FILENR <= 2     {CHFM = CHFM DL $1
                 RGEX[$1] = $2
                 DOTS[$1] = $3
                 FMTS[$1] = $4
                 FIDX[$1] = FILENR
                 DL = "|"
                 next
                }

                {printf "%s", $0
                 for (j=4; j<=5; j++)   {TMP = $j
                                         PTR = 0
                                         while (match (TMP, CHFM))      {MTCH = substr (TMP, RSTART, RLENGTH)

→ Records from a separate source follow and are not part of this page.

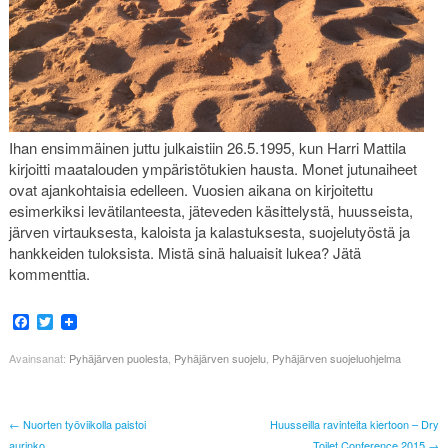
Ihan ensimmäinen juttu julkaistiin 26.5.1995, kun Harri Mattila
kirjoitti maatalouden ympäristötukien hausta. Monet jutunaiheet
ovat ajankohtaisia edelleen. Vuosien aikana on kirjoitettu
esimerkiksi levätilanteesta, jäteveden käsittelystä, huusseista,
järven virtauksesta, kaloista ja kalastuksesta, suojelutyöstä ja
hankkeiden tuloksista. Mistä sinä haluaisit lukea? Jätä
kommenttia.
Facebook
Twitter
Avainsanat:
Pyhäjärven puolesta
,
Pyhäjärven suojelu
,
Pyhäjärven suojeluohjelma
← Nuorten työviikolla paistoi
Huusseilla ravinteita kiertoon – Dry
aurinko
Toilet Conference 2015 →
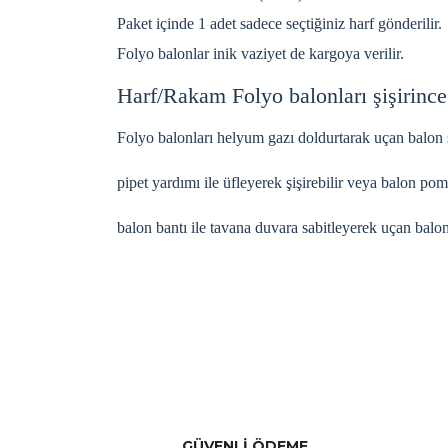
Paket içinde 1 adet sadece seçtiğiniz harf gönderilir.
Folyo balonlar inik vaziyet de kargoya verilir.
Harf/Rakam Folyo balonları şişirinc
Folyo balonları helyum gazı doldurtarak uçan balon ş
pipet yardımı ile üfleyerek şişirebilir veya balon po
balon bantı ile tavana duvara sabitleyerek uçan balon 
Bu ürünün fiyat bilgisi, resim, ürün açıklamalarınd
Görüş ve önerileriniz için teşekkür ederiz.
Ürün resmi kalitesiz, bozuk veya görüntülenemiyor
Ürün açıklamasında eksik bilgiler bulunuyor.
GÜVENLİ ÖDEME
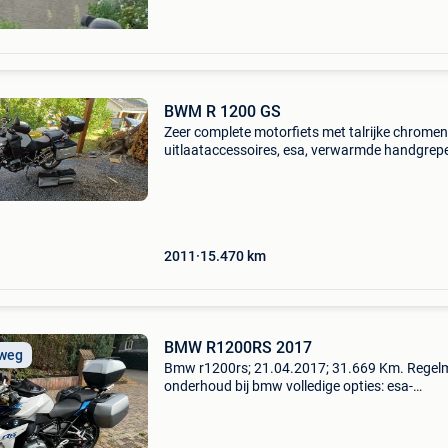
BWM R 1200 GS
Zeer complete motorfiets met talrijke chromen
uitlaataccessoires, esa, verwarmde handgrep
verwarmde handgrepen, rdc, rdc, boordcompu
handbescherming, witte richtingaanwijzers, a
asc, koffe
2011
15.470
km
BMW R1200RS 2017
 weg
Bmw r1200rs; 21.04.2017; 31.669 Km. Regel
onderhoud bij bmw volledige opties: esa-
ophangingen, shifter pro, bmw + origin akra-ui
alarm, verwarmde handgrepen, set 3 bmw-kof
dagrijverlic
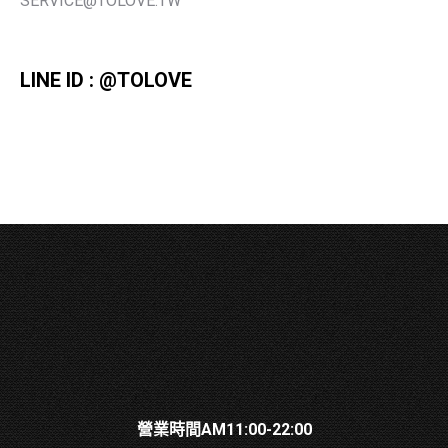
SERVICE@TOLOVE.TW
LINE ID : @TOLOVE
營業時間AM11:00-22:00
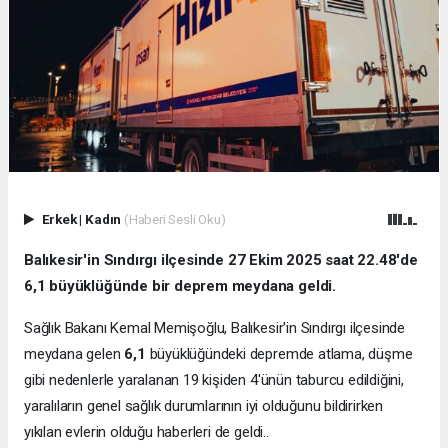
Erkek
|
Kadın
(Haberi Sesli Oku)
Balıkesir'in Sındırgı ilçesinde 27 Ekim 2025 saat 22.48'de
6,1 büyüklüğünde bir deprem meydana geldi.
Sağlık Bakanı Kemal Memişoğlu, Balıkesir'in Sındırgı ilçesinde
meydana gelen
6,1
büyüklüğündeki depremde atlama, düşme
gibi nedenlerle yaralanan 19 kişiden 4'ünün taburcu edildiğini,
yaralıların genel sağlık durumlarının iyi olduğunu bildirirken
yıkılan evlerin olduğu haberleri de geldi..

                                                                         printf "|%s|%s|%s|%s|%s", PTR + RSTART, RLENGTH, MTCH, DOTS[MTCH], FMTS[MTCH]
                                                                         TMP = substr (TMP, RSTART+RLENGTH)
                                                                         PTR += RSTART + RLENGTH - 1
                                                                         TYP[j-3,FIDX[MTCH]]++
                                                                        }
                                        }
                 for (j=1; j<=2; j++) printf "|%s|%s", TYP[j,1]+0, TYP[j,2]+0
                 print ""
                 split ("", TYP)
                }
'  FS=","  file[45] FS="|" OFS="|" file3
SOURCE|LOGIN|SERVER|ABC_123_YYYYMMDD_V01P1234YYMMDDHHMISS.txt|ABC_123_V01P.YYYYMMDD.HHMISS.txt|CATEGORY|9|8|YYYYMMDD|........|%Y%m%d|26|6|YYMMDD|......|%y%m%d|32|6|HHMISS|......|%H%M%S|14|8|YYYYMMDD|........|%Y%m%d|23|6|HHMISS|......|%H%M%S|2|1|1|1
SOURCE|LOGIN|SERVER|ABC_123_YYYYMMDD_V01P1234YYMMDD.HHMISS.YYYY-MM-DD.txt|ABC_123_V01P.YYYYMMDD.HHMISS.txt|CATEGORY|9|8|YYYYMMDD|........|%Y%m%d|26|6|YYMMDD|......|%y%m%d|33|6|HHMISS|......|%H%M%S|40|10|YYYY-MM-DD|....-..-..|%Y-%m-%d|14|8|YYYYMMDD|........|%Y%m%d|23|6|HHMISS|......|%H%M%S|3|1|1|1
SOURCE|LOGIN|SERVER|ABC_123_YYYYMMDD_V01P1234YYMMDD.HHMISS.YYYY-MM-DD.XXXXXXXXXX.txt|ABC_123_V01P.YYYY-MM-DD.YYYYMMDD.HHMISS.XXXXXXXXXX.txt|CATEGORY|9|8|YYYYMMDD|........|%Y%m%d|26|6|YYMMDD|......|%y%m%d|33|6|HHMISS|......|%H%M%S|40|10|YYYY-MM-DD|....-..-..|%Y-%m-%d|51|10|XXXXXXXXXX|..........|%s|14|10|YYYY-MM-DD|....-..-..|%Y-%m-%d|25|8|YYYYMMDD|........|%Y%m%d|34|6|HHMISS|......|%H%M%S|41|10|XXXXXXXXXX|..........|%s|3|2|2|2
SOURCE|LOGIN|SERVER|P_XYZ_1234_ABCD.YYYYMMDD.HHMISS.csv|Report.ABCD_csv.YYYYMMDD.HHMISS.csv|CATEGORY|17|8|YYYYMMDD|........|%Y%m%d|26|6|HHMISS|......|%H%M%S|17|8|YYYYMMDD|........|%Y%m%d|26|6|HHMISS|......|%H%M%S|1|1|1|1
2 Likes

Thank you so much RudiC for your valuable time and help. Solution works perfectly fine.